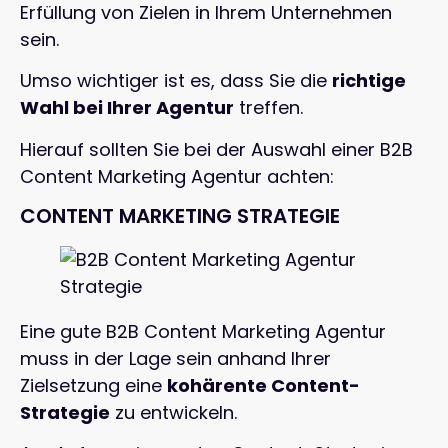
Erfüllung von Zielen in Ihrem Unternehmen
sein.
Umso wichtiger ist es, dass Sie die
richtige
Wahl bei Ihrer Agentur
treffen.
Hierauf sollten Sie bei der Auswahl einer B2B
Content Marketing Agentur achten:
CONTENT MARKETING STRATEGIE
Eine gute B2B Content Marketing Agentur
muss in der Lage sein anhand Ihrer
Zielsetzung eine
kohärente Content-
Strategie
zu entwickeln.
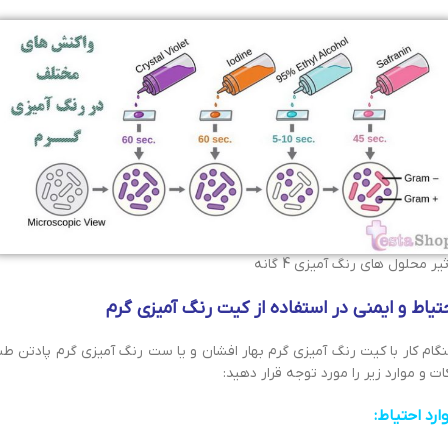
ثیر محلول های رنگ آمیزی 4 گانه
تیاط و ایمنی در استفاده از کیت رنگ آمیزی گرم
گام کار با کیت رنگ آمیزی گرم بهار افشان و یا ست رنگ آمیزی گرم پادتن ط
ات و موارد زیر را مورد توجه قرار دهید:
ارد احتیاط:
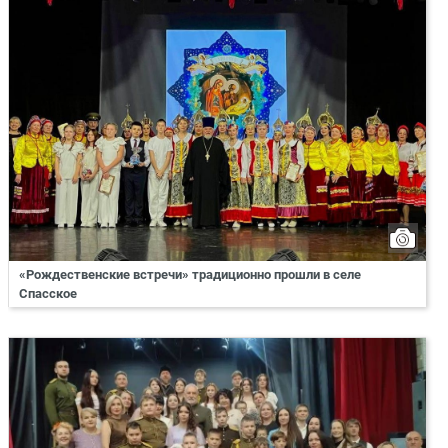
«Рождественские встречи» традиционно прошли в селе
Спасское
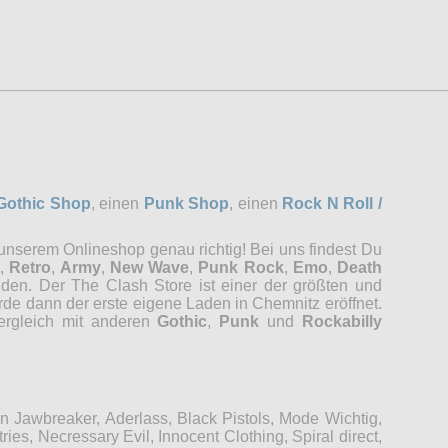
Gothic Shop
, einen
Punk Shop
, einen
Rock N Roll /
 unserem Onlineshop genau richtig! Bei uns findest Du
,
Retro
,
Army
,
New Wave
,
Punk Rock
,
Emo
,
Death
nden. Der The Clash Store ist einer der größten und
rde dann der erste eigene Laden in Chemnitz eröffnet.
Vergleich mit anderen
Gothic
,
Punk
und
Rockabilly
Jawbreaker, Aderlass, Black Pistols, Mode Wichtig,
es, Necressary Evil, Innocent Clothing, Spiral direct,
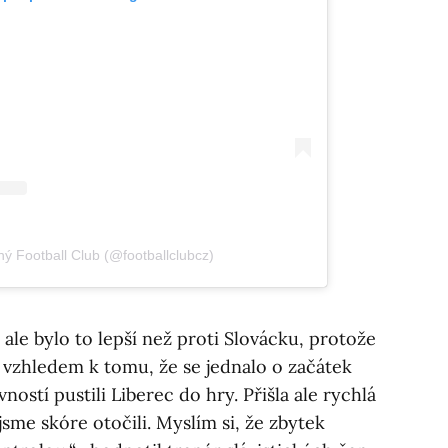
ný Football Club (@footballclubcz)
ale bylo to lepší než proti Slovácku, protože
, vzhledem k tomu, že se jednalo o začátek
ností pustili Liberec do hry. Přišla ale rychlá
sme skóre otočili. Myslím si, že zbytek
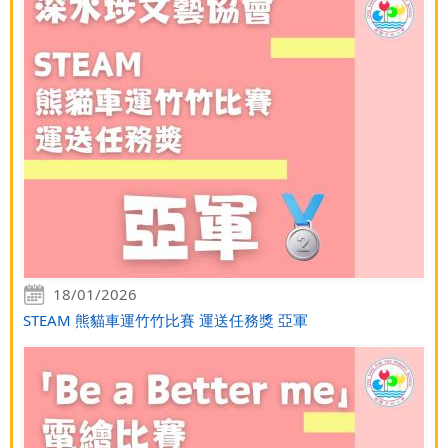
18/01/2026
STEAM 熊貓車運竹竹比賽 運送任務獎 亞軍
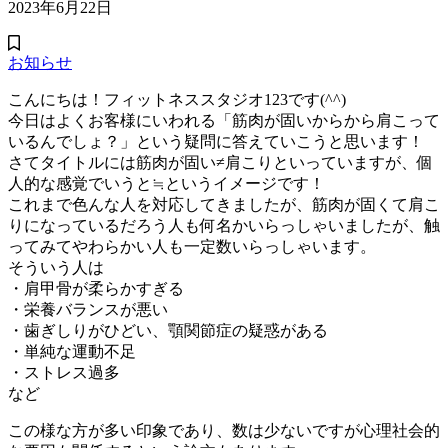
2023年6月22日
お知らせ
こんにちは！フィットネススタジオ123です(^^)
今日はよくお客様にいわれる「筋肉が固いからから肩こって
いるんでしょ？」という疑問に答えていこうと思います！
さてタイトルには筋肉が固い≠肩こりといっていますが、個
人的な感覚でいうと≒というイメージです！
これまで色んな人を対応してきましたが、筋肉が固くて肩こ
りになっているだろう人も何名かいらっしゃいましたが、触
ってみてやわらかい人も一定数いらっしゃいます。
そういう人は
・肩甲骨が柔らかすぎる
・栄養バランスが悪い
・歯ぎしりがひどい、顎関節症の疑惑がある
・単純な運動不足
・ストレス過多
など
この様な方が多い印象であり、数は少ないですが心理社会的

■ ■ ■ ■

- [REQUIRED WORK] The material should be returned verbatim, with all images omitted.

- [OUTPUT]
Erfüllung von Zielen in Ihrem Unternehmen
sein.
Umso wichtiger ist es, dass Sie die
richtige
Wahl bei Ihrer Agentur
treffen.
Hierauf sollten Sie bei der Auswahl einer B2B
Content Marketing Agentur achten:
CONTENT MARKETING STRATEGIE
Eine gute B2B Content Marketing Agentur
muss in der Lage sein anhand Ihrer
Zielsetzung eine
kohärente Content-
Strategie
zu entwickeln.
ثیر محلول های رنگ آمیزی 4 گانه
تیاط و ایمنی در استفاده از کیت رنگ آمیزی گرم
گام کار با کیت رنگ آمیزی گرم بهار افشان و یا ست رنگ آمیزی گرم پادتن ط
ات و موارد زیر را مورد توجه قرار دهید:
ارد احتیاط:
«Рождественские встречи» традиционно прошли в селе
Спасское
Gothic Shop
, einen
Punk Shop
, einen
Rock N Roll /
 unserem Onlineshop genau richtig! Bei uns findest Du
,
Retro
,
Army
,
New Wave
,
Punk Rock
,
Emo
,
Death
nden. Der The Clash Store ist einer der größten und
rde dann der erste eigene Laden in Chemnitz eröffnet.
Vergleich mit anderen
Gothic
,
Punk
und
Rockabilly
Jawbreaker, Aderlass, Black Pistols, Mode Wichtig,
es, Necressary Evil, Innocent Clothing, Spiral direct,
ný Football Club (@footballclubcz)
ale bylo to lepší než proti Slovácku, protože
, vzhledem k tomu, že se jednalo o začátek
ností pustili Liberec do hry. Přišla ale rychlá
sme skóre otočili. Myslím si, že zbytek
18/01/2026
STEAM 熊貓車運竹竹比賽 運送任務獎 亞軍
2023年6月22日
お知らせ
こんにちは！フィットネススタジオ123です(^^)
今日はよくお客様にいわれる「筋肉が固いからから肩こって
いるんでしょ？」という疑問に答えていこうと思います！
さてタイトルには筋肉が固い≠肩こりといっていますが、個
人的な感覚でいうと≒というイメージです！
これまで色んな人を対応してきましたが、筋肉が固くて肩こ
りになっているだろう人も何名かいらっしゃいましたが、触
ってみてやわらかい人も一定数いらっしゃいます。
そういう人は
・肩甲骨が柔らかすぎる
・栄養バランスが悪い
・歯ぎしりがひどい、顎関節症の疑惑がある
・単純な運動不足
・ストレス過多
など
この様な方が多い印象であり、数は少ないですが心理社会的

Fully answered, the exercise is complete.